Tuesday 8 December 2020

The tree of life

When I was just a little “whipper-snapper” 8 or 9 years old, I had a school friend who lived on a farm, nothing very unusual about that, New Zealand’s economy was, in the 1950’s almost entirely agriculturally based. I was allowed to visit the farm whenever I wanted to; that usually meant a three-mile bike ride each way, often two or three times a week, after school. Occasionally I was able to stay over weekends or for a few days during summer holidays. When I consider how fortunate I was to be able to do this, especially in light of today’s paranoid and politically correct society, I cherish those wonderful memories.

On one unforgettable occasion, we witnessed a raging summer storm, complete with thunder and forked lightning. At the height of the storm, a gigantic Eucalyptus tree, less than a hundred yards (meters) from the house was struck by a bolt of lightning, splitting the tree from top to bottom, and despite the torrential rain, setting it on fire.
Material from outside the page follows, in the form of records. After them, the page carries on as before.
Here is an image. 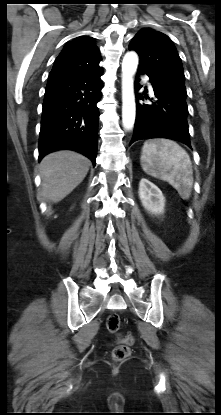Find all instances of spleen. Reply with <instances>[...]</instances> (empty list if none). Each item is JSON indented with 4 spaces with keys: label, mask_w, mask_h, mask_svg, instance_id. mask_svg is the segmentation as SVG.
<instances>
[{
    "label": "spleen",
    "mask_w": 221,
    "mask_h": 415,
    "mask_svg": "<svg viewBox=\"0 0 221 415\" xmlns=\"http://www.w3.org/2000/svg\"><path fill=\"white\" fill-rule=\"evenodd\" d=\"M140 160L148 175L167 181L183 200L189 199L193 186L192 163L179 144L168 139L146 141Z\"/></svg>",
    "instance_id": "1"
}]
</instances>
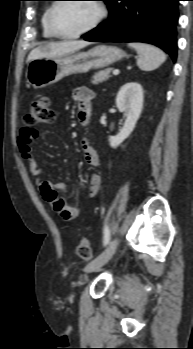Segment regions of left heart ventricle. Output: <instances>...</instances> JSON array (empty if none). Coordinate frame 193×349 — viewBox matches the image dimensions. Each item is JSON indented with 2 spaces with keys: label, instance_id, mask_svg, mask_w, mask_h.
<instances>
[{
  "label": "left heart ventricle",
  "instance_id": "b2bd125f",
  "mask_svg": "<svg viewBox=\"0 0 193 349\" xmlns=\"http://www.w3.org/2000/svg\"><path fill=\"white\" fill-rule=\"evenodd\" d=\"M98 16L93 2H70L60 4L54 12L53 23L57 31L73 34L88 27Z\"/></svg>",
  "mask_w": 193,
  "mask_h": 349
}]
</instances>
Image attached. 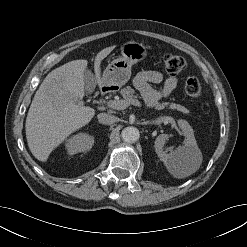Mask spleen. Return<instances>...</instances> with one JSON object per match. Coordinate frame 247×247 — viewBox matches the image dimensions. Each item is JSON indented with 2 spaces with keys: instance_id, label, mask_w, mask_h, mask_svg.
I'll use <instances>...</instances> for the list:
<instances>
[{
  "instance_id": "obj_1",
  "label": "spleen",
  "mask_w": 247,
  "mask_h": 247,
  "mask_svg": "<svg viewBox=\"0 0 247 247\" xmlns=\"http://www.w3.org/2000/svg\"><path fill=\"white\" fill-rule=\"evenodd\" d=\"M179 162H180V165H181V161H179ZM173 168H175V169H173ZM169 170H170L171 174H173L175 177H178V178L186 177V176L192 174L193 172H195V170L193 169V170L190 171L188 174L182 175V174H180V173L178 172V170L176 171V167H175V166L172 167V166H170V165H169Z\"/></svg>"
}]
</instances>
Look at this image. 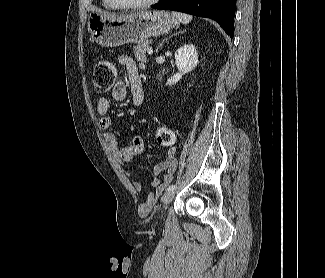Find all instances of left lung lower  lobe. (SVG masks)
<instances>
[{
  "instance_id": "obj_1",
  "label": "left lung lower lobe",
  "mask_w": 325,
  "mask_h": 278,
  "mask_svg": "<svg viewBox=\"0 0 325 278\" xmlns=\"http://www.w3.org/2000/svg\"><path fill=\"white\" fill-rule=\"evenodd\" d=\"M152 8L213 19L231 38L234 36L235 0H161Z\"/></svg>"
}]
</instances>
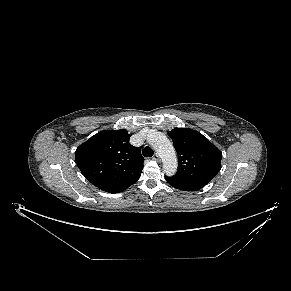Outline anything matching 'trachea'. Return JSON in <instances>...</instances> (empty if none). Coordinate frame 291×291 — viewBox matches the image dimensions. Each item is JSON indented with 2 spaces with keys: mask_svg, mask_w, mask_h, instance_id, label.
I'll return each mask as SVG.
<instances>
[{
  "mask_svg": "<svg viewBox=\"0 0 291 291\" xmlns=\"http://www.w3.org/2000/svg\"><path fill=\"white\" fill-rule=\"evenodd\" d=\"M142 153L144 157H152L154 154L153 150L149 146H146Z\"/></svg>",
  "mask_w": 291,
  "mask_h": 291,
  "instance_id": "trachea-1",
  "label": "trachea"
}]
</instances>
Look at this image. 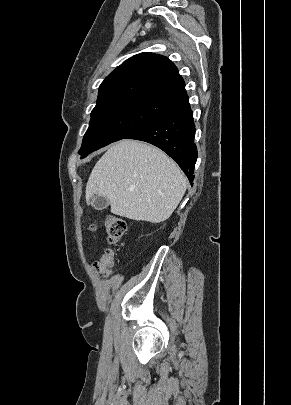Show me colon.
I'll list each match as a JSON object with an SVG mask.
<instances>
[{
	"label": "colon",
	"mask_w": 291,
	"mask_h": 405,
	"mask_svg": "<svg viewBox=\"0 0 291 405\" xmlns=\"http://www.w3.org/2000/svg\"><path fill=\"white\" fill-rule=\"evenodd\" d=\"M104 223L107 232V240L110 243H116L124 236L127 225L121 217L108 215ZM95 229L96 225H91L90 230L94 231ZM114 261V252L111 249H106L100 259L94 263V269L103 276H109L112 273Z\"/></svg>",
	"instance_id": "5ec220e1"
}]
</instances>
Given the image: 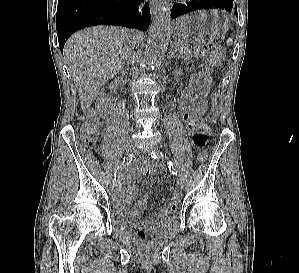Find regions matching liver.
Wrapping results in <instances>:
<instances>
[{"label": "liver", "mask_w": 299, "mask_h": 273, "mask_svg": "<svg viewBox=\"0 0 299 273\" xmlns=\"http://www.w3.org/2000/svg\"><path fill=\"white\" fill-rule=\"evenodd\" d=\"M140 39L138 32L104 26L78 31L68 39L64 54L83 110L92 104L107 81L119 73L130 45Z\"/></svg>", "instance_id": "obj_1"}]
</instances>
The smell of ozone from the atmospheric oxygen ruptured by the massive electrical discharge, combined with the pungent, oily smell of the eucalyptus to produce a strong aroma. The tree burnt for days, and as it was the only one in the paddock, no one even attempted to put the fire out. This event was definitely the highlight of our summer holidays.

Over the ensuing years I passed by the farm several times, and each time I noticed that the old “lightning tree” was slowly rotting away to nothing. The fire blackened and tortured trunk had long ago been cut down, leaving only a 6 foot (1.82 meters) high stump in the ground. Someone had made an attempt to pull the stump out of the ground, but gave up, leaving the remnant lurching on a drunken angle, with much of the root system exposed.

I had occasion to travel via the farm recently, and after an absence of more than 6 decades I was surprised to see the stump still there. I was even more surprised to see that the tree that I saw destroyed in 1959 was growing again! There, for all the world to see was a single trunk about 12 feet (3.6 meters) high growing out from one edge of the stump. Dead for more than 60 years, brought back to life by who knows what forces…

Our Lord is in the restoration to life business... countless millions can attest to His rejuvenating powers, I can, and most likely you can as well.

He promises new life to all who care to ask.

It stands to reason, doesn't it, that if the alive-and-present God who raised Jesus from the dead moves into your life, he'll do the same thing in you that he did in Jesus, bringing you alive to himself? When God lives and breathes in you (and he does, as surely as he did in Jesus), you are delivered from that dead life. With his Spirit living in you, your body will be as alive as Christ's! So don't you see that we don't owe this old do-it-yourself life one red cent. There's nothing in it for us, nothing at all. The best thing to do is give it a decent burial and get on with your new life. Romans 8:11-13 The Message.  
 
If we live by, and for the flesh, we will die, albeit slowly, but we will die. It’s only through living by the Spirit that we can mortify or humble the deeds of the body. Those who live after the flesh are already dead; they just don’t know it… sadly many don’t even care. They will eventually die a second death, if God’s grace is prevented from intervening in this life.

Rest assured, if God’s Holy Spirit resides within… so does Jesus Christ. He dwells in our heart by faith. Grace in spirit is our new nature; the soul is alive to God. Regeneration by  Holy Spirit brings a new and divine life to the soul, though, this side of eternity, in an enfeebled state, a mere shadow of the promised life to come. We who have chosen this “spirit life” can rest in the knowledge that our sins, rather than us, have died. In their place flows new life, fed by an invisible umbilical cord connected directly to God’s awesome throne of grace!

 

1 comment:

Billy the kid. said...

what a great illustration of God's restorative power.... dead then alive again. The power of sin in our lives can be overcome.